Viroporins in the Influenza Virus
School of Biological Sciences, Nanyang Technological University, 60 Nanyang Drive, Singapore 637551, Singapore
Author to whom correspondence should be addressed.
Cells 2019, 8(7), 654; https://doi.org/10.3390/cells8070654
Received: 19 May 2019 / Revised: 21 June 2019 / Accepted: 27 June 2019 / Published: 29 June 2019
(This article belongs to the Special Issue Host–Pathogen Interactions During Influenza Virus Infection)

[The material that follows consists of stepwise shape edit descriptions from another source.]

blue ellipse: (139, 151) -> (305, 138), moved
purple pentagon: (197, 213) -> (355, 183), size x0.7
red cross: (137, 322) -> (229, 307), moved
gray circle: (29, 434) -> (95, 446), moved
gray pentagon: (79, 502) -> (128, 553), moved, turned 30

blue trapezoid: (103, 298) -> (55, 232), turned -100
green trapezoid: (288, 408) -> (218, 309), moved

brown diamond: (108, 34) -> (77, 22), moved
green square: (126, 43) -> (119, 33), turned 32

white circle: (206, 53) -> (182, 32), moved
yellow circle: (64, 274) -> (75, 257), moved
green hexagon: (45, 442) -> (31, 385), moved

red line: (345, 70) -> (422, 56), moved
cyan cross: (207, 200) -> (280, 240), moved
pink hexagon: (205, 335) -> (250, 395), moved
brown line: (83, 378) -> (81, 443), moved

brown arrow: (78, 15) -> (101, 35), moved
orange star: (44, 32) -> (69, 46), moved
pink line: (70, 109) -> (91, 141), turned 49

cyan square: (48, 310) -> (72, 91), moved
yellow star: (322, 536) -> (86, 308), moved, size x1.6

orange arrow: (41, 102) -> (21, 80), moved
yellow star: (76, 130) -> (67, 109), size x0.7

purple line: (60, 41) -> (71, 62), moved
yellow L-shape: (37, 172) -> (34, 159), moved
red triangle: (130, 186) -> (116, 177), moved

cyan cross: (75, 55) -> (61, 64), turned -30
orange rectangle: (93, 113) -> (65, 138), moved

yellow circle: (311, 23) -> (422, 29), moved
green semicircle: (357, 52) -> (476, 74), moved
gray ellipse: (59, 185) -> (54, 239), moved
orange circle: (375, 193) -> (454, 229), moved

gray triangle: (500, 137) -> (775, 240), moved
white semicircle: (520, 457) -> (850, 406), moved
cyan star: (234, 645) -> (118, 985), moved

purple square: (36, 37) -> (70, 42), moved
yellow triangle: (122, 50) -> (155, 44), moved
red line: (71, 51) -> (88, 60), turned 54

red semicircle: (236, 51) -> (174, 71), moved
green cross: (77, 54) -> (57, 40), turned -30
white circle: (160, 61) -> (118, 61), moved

Influenza is a highly contagious virus that causes seasonal epidemics and unpredictable pandemics. Four influenza virus types have been identified to date: A, B, C and D, with only A–C known to infect humans. Influenza A and B viruses are responsible for seasonal influenza epidemics in humans and are responsible for up to a billion flu infections annually. The M2 protein is present in all influenza types and belongs to the class of viroporins, i.e., small proteins that form ion channels that increase membrane permeability in virus-infected cells. In influenza A and B, AM2 and BM2 are predominantly proton channels, although they also show some permeability to monovalent cations. By contrast, M2 proteins in influenza C and D, CM2 and DM2, appear to be especially selective for chloride ions, with possibly some permeability to protons. These differences point to different biological roles for M2 in types A and B versus C and D, which is also reflected in their sequences. AM2 is by far the best characterized viroporin, where mechanistic details and rationale of its acid activation, proton selectivity, unidirectionality, and relative low conductance are beginning to be understood. The present review summarizes the biochemical and structural aspects of influenza viroporins and discusses the most relevant aspects of function, inhibition, and interaction with the host.